Hi Jacob, enjoyed your post here. I totally agree with you, after years of extensive research and case studies. I hope that the mentally ill will began to pray warefare prayer and put on their invisible armour as stated in Eph 6, psalms 27 and 91 are also good prayers.

So there is no such this as mental illness?

Keep praying.



I myself have been struggaling with this illness for some time, It can create such a mess for people as it seems. I generally trick myself into thinking im on the road to recover for 3-5 days at a time, end up psychotic and delusional for 3-4 weeks sometimes months, make it to a point where im clear and back down again, only the rhythem keeps changing. I'm not negative about it or anything but my words are coming out negative, everything seems to have some kind of pourpose where there is none.



Don't blame yourself for what your mom is going through now. Someday you may see The true form of love and happieness between all the chaos, try to understand that it is no ones fault. Life is tricky and thats all.



Keep praying and good luck!

Thanks for your thoughts, Pennyworth. I've been on disability for the last 10 years, and have done all I can do to go back to work. It isn't the jobs that gets me, however. I've had some cushy ones. holiday Inn, a silicone factory, UPS, taxi driver, store clerk, etc. The problem is the stress that always builds up, which leads to mania, which eventually leads to psychosis. Jobs for some may take precedence over all else (I once felt that way too) but until you experience what I go through when I work, and the hell I create for my family and myself you might not be so quick to suggest that work is whats most important.



I would love to hold down a job, but until I get myself straitened out, it's not gonna happen. My brother and father are the only ones in my family who think i should work anyway. My son even warned me about going back to work, along with my mother, my exwife, and my aunts and uncles. The truth is that I'll never be able to work again. i know this after countless attempts.



Here is how it plays out. I seem to get stabilized, so I find a job. All goes well for a month or so until the stress has built up so much that I feel like I'm about to burst. By this time my mind is spinning 100 miles a second, and i go on spending sprees in attempt to relieve the stress, which works wonders until i've deleted my funds, and have no money to pay the bills.



If i knew how to control this, i would. The truth is that I have no control over impulse during these manic phases. So ..... After I quit working, and after all my hard earned money is gone, and after I've pissed everyone off, I crash. (HARD)



These cycles only play out when i attempt to go back to work, and when more stress is put on me than I can handle. Much like the stress I'm under now. My mother is scheduled to have lung surgery. Cancer? Who knows, but my grandmother just passed away a few weeks ago from lung cancer and mom is the only person that I can count on to understand what I go through. this is probably because I've lived with her for the last 8 years.



Hopefully the mass they found in her lung will be a simple infection, but if it turns out to be cancer, my first stop will be the psych ward at my local hospital in hope that they will catch me before a have a another meltdown.



Hero to my son? Hell, I can't even be an appropriate father, which is all I'm shooting for at this point. I just want to be a good dad minus the meltdowns, man. I'm done fighting and I'm done trying to go back to work.

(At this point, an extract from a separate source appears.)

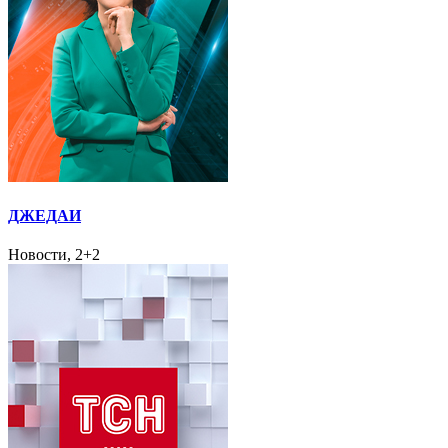
ДЖЕДАИ
Новости, 2+2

They say insanity is doing the same things over and over and expecting different results. Well, to give up on ever going back to work is probably the most sane thing I've ever decided to do. You have no idea how thrilled mom is about this, either. If you only understand how i get, you would know this is best.



I do appreciate your thoughts, and for most .... your thoughts would be spot on. We are dealing with a relentless beast in my case, however so what is right for most does not apply to my situation (Not now - Not ever)



Btw, my illness is not about emotion so much. Believe me, I feel very little anymore. It's more about disorganized thinking, detachment from reality, and severe changes in mood. At one point I go go go, and nothing can stop me. At the opposite end is hopelessness, and nothing can get me up but time itself.